ANOVA

Sandwiches and Ants

As young students, Dominic Kelly and his friends enjoyed watching ants gather on pieces of sandwiches. Later, as a university student, Dominic decided to study this with a more formal experiment. He chose three types of sandwich fillings (vegemite, peanut butter, and ham & pickles). To conduct the experiment he randomly chose a sandwich, broke off a piece, and left it on the ground near an ant hill. After several minutes he placed a jar over the sandwich bit and counted the number of ants. He repeated the process several times, allowing time for ants to return to the hill after each trial.

Dominic wanted to know whether ants are more attracted to some types of sandwiches than they are to others. The data are in SandwichAnts in the Lock5withR package.

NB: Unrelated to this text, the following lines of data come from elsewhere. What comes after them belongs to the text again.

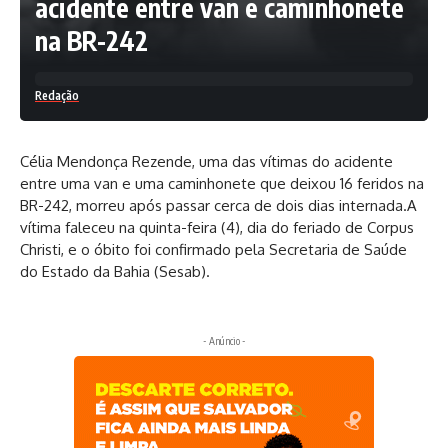
acidente entre van e caminhonete
na BR-242
Redação
Célia Mendonça Rezende, uma das vítimas do acidente
entre uma van e uma caminhonete que deixou 16 feridos na
BR-242, morreu após passar cerca de dois dias internada.A
vítima faleceu na quinta-feira (4), dia do feriado de Corpus
Christi, e o óbito foi confirmado pela Secretaria de Saúde
do Estado da Bahia (Sesab).
- Anúncio -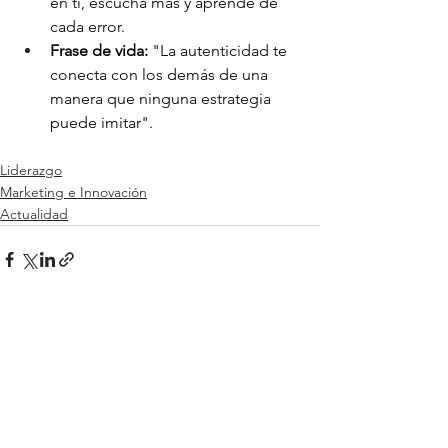
en ti, escucha más y aprende de 
cada error.
Frase de vida: 
"La autenticidad te 
conecta con los demás de una 
manera que ninguna estrategia 
puede imitar".
Liderazgo
Marketing e Innovación
Actualidad
Ver todo
Entradas relacionadas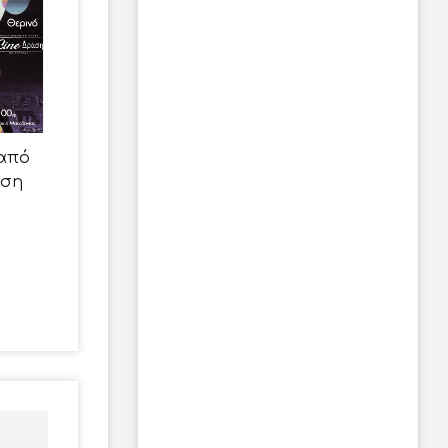
από
άση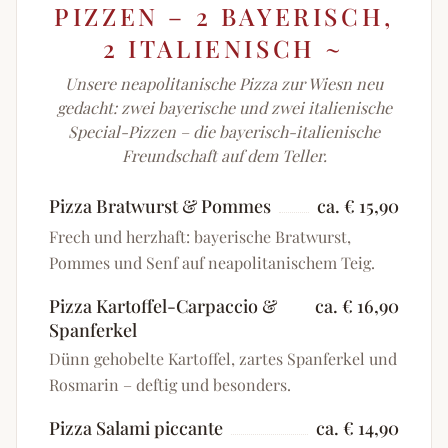
PIZZEN – 2 BAYERISCH,
2 ITALIENISCH
~
Unsere neapolitanische Pizza zur Wiesn neu
gedacht: zwei bayerische und zwei italienische
Special-Pizzen – die bayerisch-italienische
Freundschaft auf dem Teller.
Pizza Bratwurst & Pommes
ca. € 15,90
Frech und herzhaft: bayerische Bratwurst,
Pommes und Senf auf neapolitanischem Teig.
Pizza Kartoffel-Carpaccio &
ca. € 16,90
Spanferkel
Dünn gehobelte Kartoffel, zartes Spanferkel und
Rosmarin – deftig und besonders.
Pizza Salami piccante
ca. € 14,90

Create a plot that shows how the number of ants is related to the type of filling. What sorts of plots might be good for this? When might you prefer each?
Compute the mean and standard deviation for the number of ants that went to each of the three filling types.
Based on your graphical and numerical summaries, do you think filling type matters, or do you think it was just random chance that brought more ants to some fillings than to others? Explain. What features of your summaries are you considering?
If we were to do a formal hypothesis test for this situation, what would the null hypothesis be?

The ANOVA Test Statistic

The trickiest part of this situation is coming up with a good test statistic. Consider the following plots

Assume that the sample sizes are the same for each of the four panels. Which plot gives the strongest evidence that the mean responses differs among treatment groups? Which gives the weakest evidence? Why?
If the sample sizes are not the same, how would your answer change?
What sorts of ingredients do you think the test statistic will include?

A small data set

Let’s consider an even smaller data set (too small really, but useful for seeing how the method works.) In practice, we will never do the calculations below by hand, instead we will let R do them for us. But it is useful to see all the details one time.

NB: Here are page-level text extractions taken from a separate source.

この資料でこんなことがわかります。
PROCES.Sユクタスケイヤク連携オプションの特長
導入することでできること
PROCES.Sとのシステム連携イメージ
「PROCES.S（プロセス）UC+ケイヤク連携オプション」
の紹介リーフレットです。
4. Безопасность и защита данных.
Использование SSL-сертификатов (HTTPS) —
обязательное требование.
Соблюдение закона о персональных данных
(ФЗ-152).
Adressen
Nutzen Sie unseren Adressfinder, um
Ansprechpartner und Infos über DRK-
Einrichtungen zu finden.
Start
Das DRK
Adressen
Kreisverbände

Small <- read.csv("https://rpruim.github.io/s145/data/small-anova.csv")
Small %>% pander()

group	response
A	4
A	5
A	6
B	7
B	8
B	8
B	5
C	10
C	8
C	7
C	9

Create a table with ten rows and 8 columns that has the group and response for this data in the first two columns. (You can use the table above as a starting point if your handwriting is small, but you might prefer to do this on the board or on a separate sheet of paper.)
Compute the mean of the entire data set and add a column that has that number copied over and over from top to bottom. Label it “grand mean”.
Create a column labeled “group mean”. Fill it with the appropriate group means.
Create a column labeled “(group mean - grand mean)” and fill in the values.
Create a column labeled “(group mean - grand mean)\(^2\)” and fill in the values. (Square the values of the previous column to get this.)
Create a column labeled “(response - group mean)” and fill in the values.
Create a column labeled “(response - group mean)\(^2\)” and fill in the values. (Square the values of the previous column to get this.)
Add up the values in the column labeled (group mean - grand mean)\(^2\). Call this SSM. SS stands for sum of squares. M stands for model.
This measures the variability between groups. If it is large, the group means are quite different. If it is small the group means are very similar. (Note: this is sometimes denoted as SSG, G for groups.)
Add up the values in the column labeled (response - group mean)\(^2\). Call this SSE. SS stands for sum of squares. E stands for “error”. This measures the variability within groups. If it is large, there is a lot of variability within the individual groups. If it is small there is little variability within groups. (This is sometimes called SSR, R for residuals. Recall that residual = observed = predicted. In this case observed is the response and our prediction is the group mean.)
Finally we need to adjust for the number of groups and the sample sizes. Compute \(MSM = SSM / DFM\) and \(MSE = SSE/DFE\) where
- \(DFM\) is one less than the number of groups.
- \(DFE\) is (number of observations) - (number of groups). (This is also the sum of one less than the number in each group.)
What do you get when you add \(DFM + DFE\)? This is sometimes called \(DFT\), the total degrees for freedom.
Our test statistic is \(\displaystyle F = \frac{MSM}{MSE}\). Compute \(F\).
What makes \(F\) large? What makes \(F\) small? Will we reject the null hypothesis when \(F\) is large, when \(F\) is small, or both?

Automating this

That’s a pretty tedious calculation. Fortunately, R will do the whole thing for us! Here’s how:

small_model <- lm(response ~ group, data = Small)
anova(small_model)

## Analysis of Variance Table
## 
## Response: response
##           Df Sum Sq Mean Sq F value  Pr(>F)
## group      2     21  10.500  6.4615 0.02137
## Residuals  8     13   1.625

You should recognize DFM, DFE, SSM, SSE, MSM, MSE, and F from your calculations. (If things don’t look right, see if you can find your error.) It even computes a p-value for us.

ANOVA P-value

For comparison, create a randomization distribution for \(F\). Here’s a hint: What do you need to change in the code below?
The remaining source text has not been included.